(Task inputs):
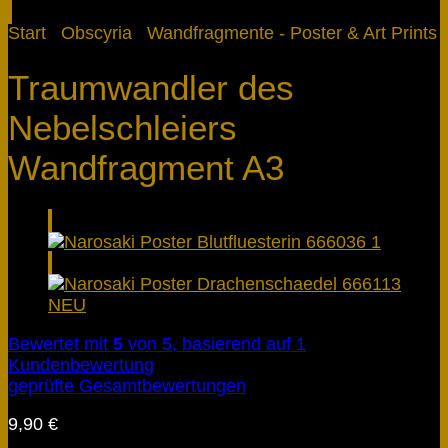
Start
/
Obscyria
/
Wandfragmente - Poster & Art Prints
Traumwandler des
Nebelschleiers
Wandfragment A3
Bewertet mit
5
von 5, basierend auf
1
Kundenbewertung
geprüfte Gesamtbewertungen
9,90
€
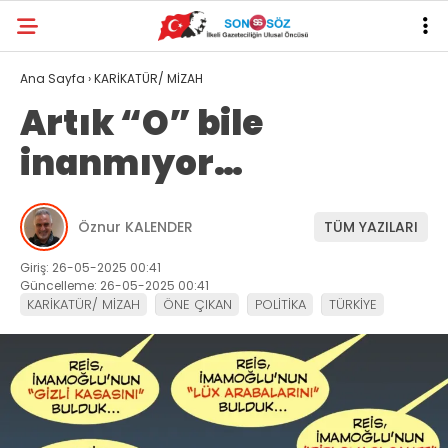
Ana Sayfa
›
KARİKATÜR/ MİZAH
Artık “O” bile
inanmıyor…
Öznur KALENDER
TÜM YAZILARI
Giriş: 26-05-2025 00:41
Güncelleme: 26-05-2025 00:41
KARİKATÜR/ MİZAH
ÖNE ÇIKAN
POLİTİKA
TÜRKİYE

(Work item): Could you write out the whole listing exactly, dropping the pictures?

(Worked solution):
Start
/
Obscyria
/
Wandfragmente - Poster & Art Prints
Traumwandler des
Nebelschleiers
Wandfragment A3
Bewertet mit
5
von 5, basierend auf
1
Kundenbewertung
geprüfte Gesamtbewertungen
9,90
€
Ana Sayfa
›
KARİKATÜR/ MİZAH
Artık “O” bile
inanmıyor…
Öznur KALENDER
TÜM YAZILARI
Giriş: 26-05-2025 00:41
Güncelleme: 26-05-2025 00:41
KARİKATÜR/ MİZAH
ÖNE ÇIKAN
POLİTİKA
TÜRKİYE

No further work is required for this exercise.